(Stored data entries)
================================
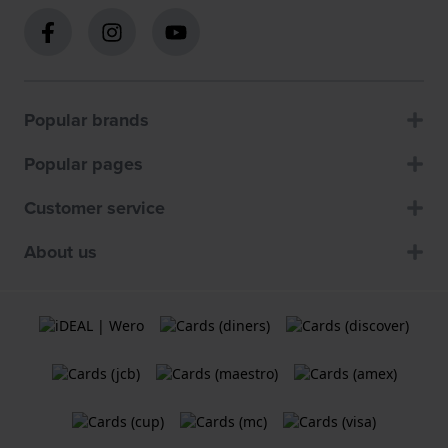
Popular brands
Popular pages
Customer service
About us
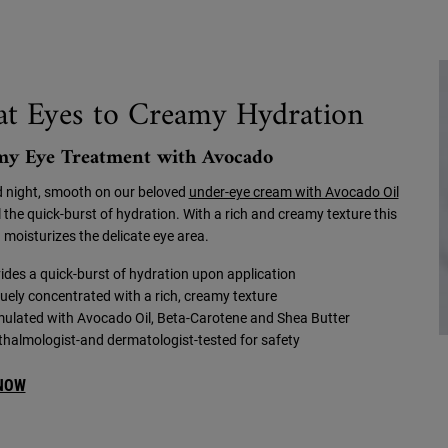
at Eyes to Creamy Hydration
my Eye Treatment with Avocado
 night, smooth on our beloved
under-eye cream with Avocado Oil
 the quick-burst of hydration. With a rich and creamy texture this
 moisturizes the delicate eye area.
ides a quick-burst of hydration upon application
uely concentrated with a rich, creamy texture
ulated with Avocado Oil, Beta-Carotene and Shea Butter
halmologist-and dermatologist-tested for safety
NOW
================================
# Your assignment:
Locate "Customer service" in the entries above. Copy, exactly and only, the lines from that line to the end, leaving out the pictures.

# Exercise output:
Customer service
About us
at Eyes to Creamy Hydration
my Eye Treatment with Avocado
 night, smooth on our beloved
under-eye cream with Avocado Oil
 the quick-burst of hydration. With a rich and creamy texture this
 moisturizes the delicate eye area.
ides a quick-burst of hydration upon application
uely concentrated with a rich, creamy texture
ulated with Avocado Oil, Beta-Carotene and Shea Butter
halmologist-and dermatologist-tested for safety
NOW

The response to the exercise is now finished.